Requirement:
Your answer should hold the data exactly as given, minus any picture.

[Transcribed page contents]
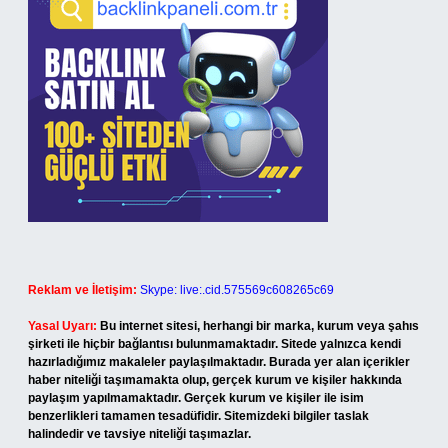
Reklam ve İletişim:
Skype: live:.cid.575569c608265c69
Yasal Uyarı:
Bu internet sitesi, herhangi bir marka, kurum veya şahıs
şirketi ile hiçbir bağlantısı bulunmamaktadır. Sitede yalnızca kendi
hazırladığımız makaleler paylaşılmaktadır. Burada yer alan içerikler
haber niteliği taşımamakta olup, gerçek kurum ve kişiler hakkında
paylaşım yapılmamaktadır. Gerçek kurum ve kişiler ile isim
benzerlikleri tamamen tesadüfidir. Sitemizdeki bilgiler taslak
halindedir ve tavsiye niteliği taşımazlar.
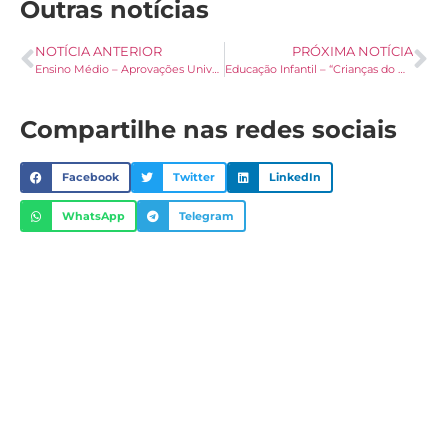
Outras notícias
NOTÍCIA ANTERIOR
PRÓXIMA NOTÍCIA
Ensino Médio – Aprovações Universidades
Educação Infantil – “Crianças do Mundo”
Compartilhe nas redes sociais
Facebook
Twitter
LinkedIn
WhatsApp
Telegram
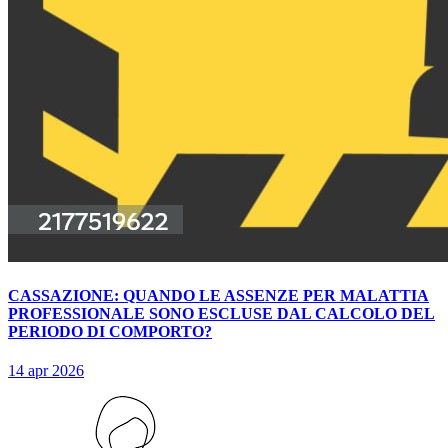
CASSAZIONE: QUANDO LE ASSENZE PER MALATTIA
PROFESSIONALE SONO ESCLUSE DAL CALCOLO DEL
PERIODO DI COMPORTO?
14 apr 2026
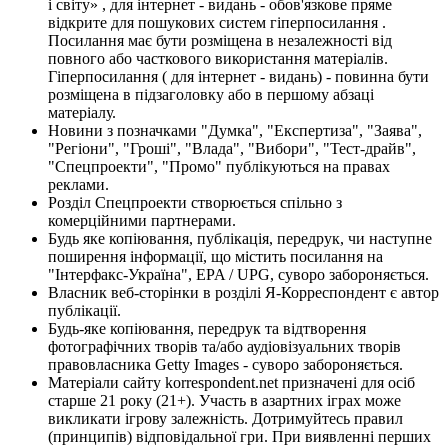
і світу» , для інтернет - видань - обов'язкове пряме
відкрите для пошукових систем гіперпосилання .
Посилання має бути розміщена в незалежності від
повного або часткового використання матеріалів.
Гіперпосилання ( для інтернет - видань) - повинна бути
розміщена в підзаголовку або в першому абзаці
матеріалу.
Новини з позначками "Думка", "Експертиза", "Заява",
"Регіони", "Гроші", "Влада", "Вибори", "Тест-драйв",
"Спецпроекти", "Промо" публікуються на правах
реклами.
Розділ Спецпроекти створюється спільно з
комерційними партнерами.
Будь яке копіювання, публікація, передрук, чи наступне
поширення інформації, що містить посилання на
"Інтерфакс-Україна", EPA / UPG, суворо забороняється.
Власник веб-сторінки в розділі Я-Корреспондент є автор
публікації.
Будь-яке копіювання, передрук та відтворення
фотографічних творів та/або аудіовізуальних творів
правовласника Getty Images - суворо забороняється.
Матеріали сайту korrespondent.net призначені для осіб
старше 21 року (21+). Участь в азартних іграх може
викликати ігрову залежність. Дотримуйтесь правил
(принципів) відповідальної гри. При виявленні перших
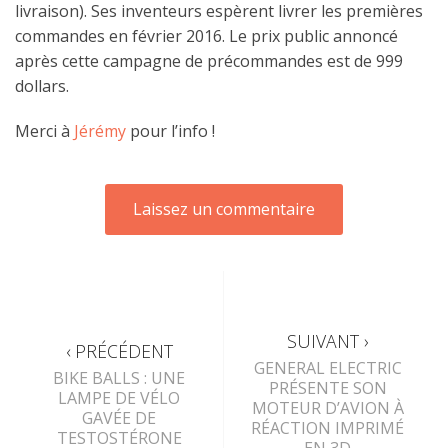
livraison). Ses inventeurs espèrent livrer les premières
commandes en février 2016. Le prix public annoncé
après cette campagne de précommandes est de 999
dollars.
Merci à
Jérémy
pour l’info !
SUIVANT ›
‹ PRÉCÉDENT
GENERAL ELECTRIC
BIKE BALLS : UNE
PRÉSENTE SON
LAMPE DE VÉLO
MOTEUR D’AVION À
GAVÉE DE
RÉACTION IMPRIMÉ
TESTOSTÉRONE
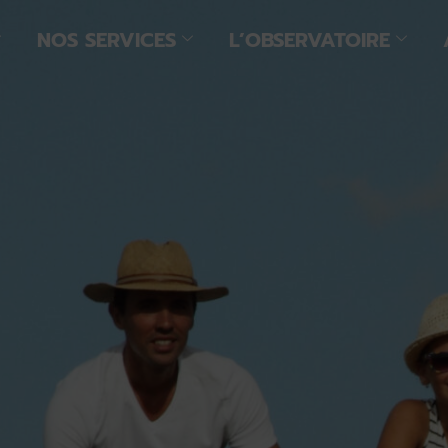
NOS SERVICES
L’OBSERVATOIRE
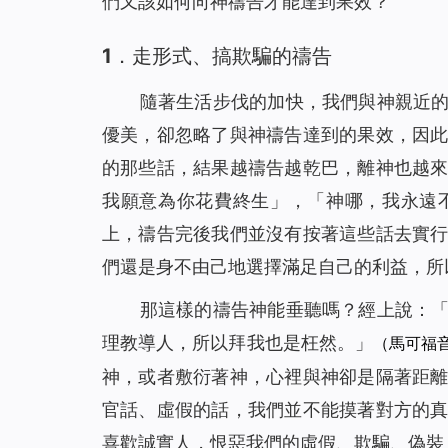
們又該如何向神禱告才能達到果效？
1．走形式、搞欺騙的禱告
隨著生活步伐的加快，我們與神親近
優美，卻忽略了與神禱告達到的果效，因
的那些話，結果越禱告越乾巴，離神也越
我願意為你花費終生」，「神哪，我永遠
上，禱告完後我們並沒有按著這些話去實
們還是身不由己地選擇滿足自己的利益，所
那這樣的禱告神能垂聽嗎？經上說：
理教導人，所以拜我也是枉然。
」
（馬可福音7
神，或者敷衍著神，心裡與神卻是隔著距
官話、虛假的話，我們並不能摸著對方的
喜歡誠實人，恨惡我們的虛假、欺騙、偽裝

Written answer:
Reklam ve İletişim:
Skype: live:.cid.575569c608265c69
Yasal Uyarı:
Bu internet sitesi, herhangi bir marka, kurum veya şahıs
şirketi ile hiçbir bağlantısı bulunmamaktadır. Sitede yalnızca kendi
hazırladığımız makaleler paylaşılmaktadır. Burada yer alan içerikler
haber niteliği taşımamakta olup, gerçek kurum ve kişiler hakkında
paylaşım yapılmamaktadır. Gerçek kurum ve kişiler ile isim
benzerlikleri tamamen tesadüfidir. Sitemizdeki bilgiler taslak
halindedir ve tavsiye niteliği taşımazlar.
Outras notícias
NOTÍCIA ANTERIOR
PRÓXIMA NOTÍCIA
Ensino Médio – Aprovações Universidades
Educação Infantil – “Crianças do Mundo”
Compartilhe nas redes sociais
Facebook
Twitter
LinkedIn
WhatsApp
Telegram
CASSAZIONE: QUANDO LE ASSENZE PER MALATTIA
PROFESSIONALE SONO ESCLUSE DAL CALCOLO DEL
PERIODO DI COMPORTO?
14 apr 2026
і світу» , для інтернет - видань - обов'язкове пряме
відкрите для пошукових систем гіперпосилання .
Посилання має бути розміщена в незалежності від
повного або часткового використання матеріалів.
Гіперпосилання ( для інтернет - видань) - повинна бути
розміщена в підзаголовку або в першому абзаці
матеріалу.
Новини з позначками "Думка", "Експертиза", "Заява",
"Регіони", "Гроші", "Влада", "Вибори", "Тест-драйв",
"Спецпроекти", "Промо" публікуються на правах
реклами.
Розділ Спецпроекти створюється спільно з
комерційними партнерами.
Будь яке копіювання, публікація, передрук, чи наступне
поширення інформації, що містить посилання на
"Інтерфакс-Україна", EPA / UPG, суворо забороняється.
Власник веб-сторінки в розділі Я-Корреспондент є автор
публікації.
Будь-яке копіювання, передрук та відтворення
фотографічних творів та/або аудіовізуальних творів
правовласника Getty Images - суворо забороняється.
Матеріали сайту korrespondent.net призначені для осіб
старше 21 року (21+). Участь в азартних іграх може
викликати ігрову залежність. Дотримуйтесь правил
(принципів) відповідальної гри. При виявленні перших
livraison). Ses inventeurs espèrent livrer les premières
commandes en février 2016. Le prix public annoncé
après cette campagne de précommandes est de 999
dollars.
Merci à
Jérémy
pour l’info !
SUIVANT ›
‹ PRÉCÉDENT
GENERAL ELECTRIC
BIKE BALLS : UNE
PRÉSENTE SON
LAMPE DE VÉLO
MOTEUR D’AVION À
GAVÉE DE
RÉACTION IMPRIMÉ
TESTOSTÉRONE
NOS SERVICES
L’OBSERVATOIRE
們又該如何向神禱告才能達到果效？
1．走形式、搞欺騙的禱告
隨著生活步伐的加快，我們與神親近
優美，卻忽略了與神禱告達到的果效，因
的那些話，結果越禱告越乾巴，離神也越
我願意為你花費終生」，「神哪，我永遠
上，禱告完後我們並沒有按著這些話去實
們還是身不由己地選擇滿足自己的利益，所
那這樣的禱告神能垂聽嗎？經上說：
理教導人，所以拜我也是枉然。
」
（馬可福音7
神，或者敷衍著神，心裡與神卻是隔著距
官話、虛假的話，我們並不能摸著對方的
喜歡誠實人，恨惡我們的虛假、欺騙、偽裝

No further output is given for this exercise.